New Glarus co-founder and brewmaster Dan Carey says he's a big fan of English pale ales and English bitters, and was inspired particularly by Timothy Taylor brewery in West Yorkshire to create an ESB for Beer Camp. "It's not a beer that's commonly made in the U.S. by craft brewers -- maybe in the old days, but not now," says Carey. "I thought it would be fun to brew something that I usually don't make, and Sierra Nevada doesn't make."
Carey has previously made a beer in a similar style named Dan's Best Bitter, though it's been many years since that was offered. Will that or any other other English-inspired brew make a return? "Eventually we will," he says. "It's something that's not really on the radar, as beers come into vogue the way wines do."
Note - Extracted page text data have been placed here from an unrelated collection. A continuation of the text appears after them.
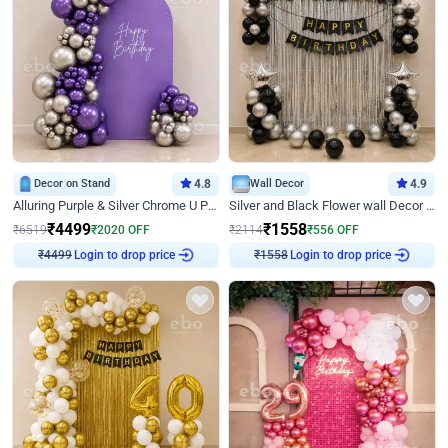
Decor on Stand
4.8
Wall Decor
4.9
Alluring Purple & Silver Chrome U Panel Birthday Decor
Silver and Black Flower wall Decor for Birthday
₹
4499
₹
1558
₹
6519
₹
2020
OFF
₹
2114
₹
556
OFF
Login to drop price
Login to drop price
₹
4499
₹
1558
Originally from San Franciso, Carey notes that it was enjoyable to go back to California for the Beer Camp collaboration brew. "I've known Ken Grossman for about 30 years," Carey says, referencing Sierra Nevada founder Ken Grossman, "and I have a great respect for his company and everybody who works there. Brewers are inquisitive; we're all scientists by nature, and collaboration is a natural extension of being a scientist. It was a lot of fun."
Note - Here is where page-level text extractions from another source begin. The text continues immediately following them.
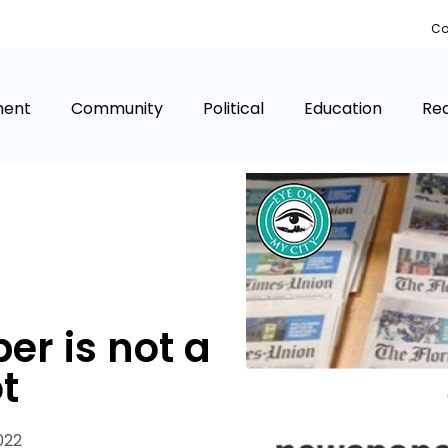
Co
ment
Community
Political
Education
Rea
er is not a
t
022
The name for the beer, Carey explains, is a nod towards his trip, and the distance between New Glarus and Chico. "There and Back is a reflection of that," he says.
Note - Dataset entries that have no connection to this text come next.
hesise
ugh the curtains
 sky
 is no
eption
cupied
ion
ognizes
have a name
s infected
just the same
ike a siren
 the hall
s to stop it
Brickhouse BBQ hosted a tap takeover on Saturday, July 19, serving short pours of 11 of the Beer Camp creations and full pints of There and Back from New Glarus. A trio of tasters split up the beers by region -- East Coast, West Coast, and everything in between, roughly speaking -- and proceeded to sample and share thoughts about the collaborations. Here's a look at each.
Myron's Walk (Belgian-style pale ale brewed with coriander) from Allagash Brewing Company of Portland, Maine
5.5% ABV, 38 IBUs
Like Sierra Nevada, Allagash has established a throne on the basis of a single label, an exemplar of its style, that has allowed the brewery to branch out and command respect for beers able to expand that initial identity. For Allagash, that's all things Belgian, and for Sierra Nevada, it's West Coast-style hopping, so Myron's Walk promises an optimal pairing. This beer looks glorious with its golden-orange hue and thick, pillowy and long-lasting head, and the aroma is invigoratingly herbal. The hops provide strong herb and wood flavors as well, and the smooth malt elements both stand up and linger, but the overall effect is still a bit understated -- this beer is not quite as bright as its Citra hops might suggest.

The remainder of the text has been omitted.